RECORDS FOR THE TASK.

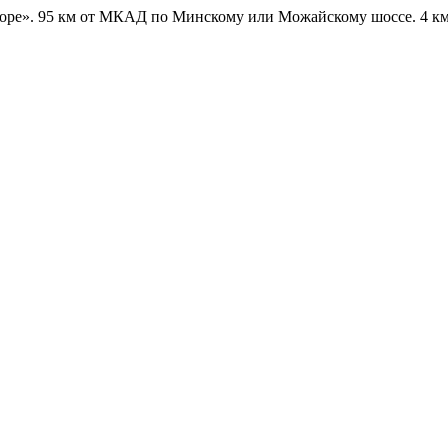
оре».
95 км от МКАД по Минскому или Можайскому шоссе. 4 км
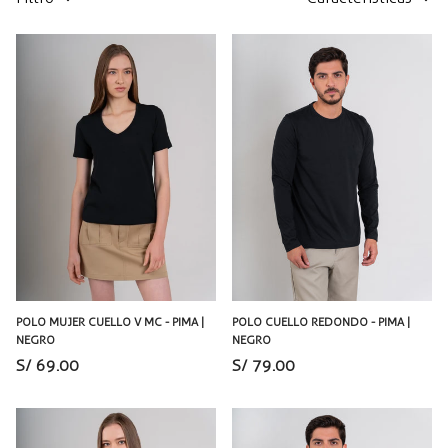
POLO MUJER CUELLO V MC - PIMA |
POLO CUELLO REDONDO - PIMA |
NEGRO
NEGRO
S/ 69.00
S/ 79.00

ABOUT THIS TASK. From the line with "95 км от МКАД" through the final line of the data above, copy everything exactly, both ends included, but not the pictures.

EXERCISE RESULT.
95 км от МКАД по Минскому или Можайскому шоссе. 4 км
POLO MUJER CUELLO V MC - PIMA |
POLO CUELLO REDONDO - PIMA |
NEGRO
NEGRO
S/ 69.00
S/ 79.00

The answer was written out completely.